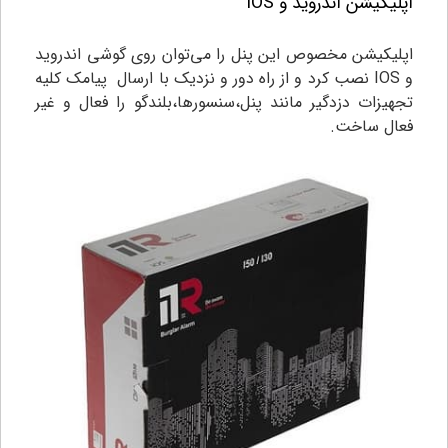
اپلیکیشن اندروید و IOS
اپلیکیشن مخصوص این پنل را می‌توان روی گوشی اندروید
و IOS نصب کرد و از راه دور و نزدیک با ارسال پیامک کلیه
تجهیزات دزدگیر مانند پنل،سنسورها،بلندگو را فعال و غیر
فعال ساخت.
########
> **What is required**
Leave every picture out and output the records exactly.

> **Response to this task**
اپلیکیشن اندروید و IOS
اپلیکیشن مخصوص این پنل را می‌توان روی گوشی اندروید
و IOS نصب کرد و از راه دور و نزدیک با ارسال پیامک کلیه
تجهیزات دزدگیر مانند پنل،سنسورها،بلندگو را فعال و غیر
فعال ساخت.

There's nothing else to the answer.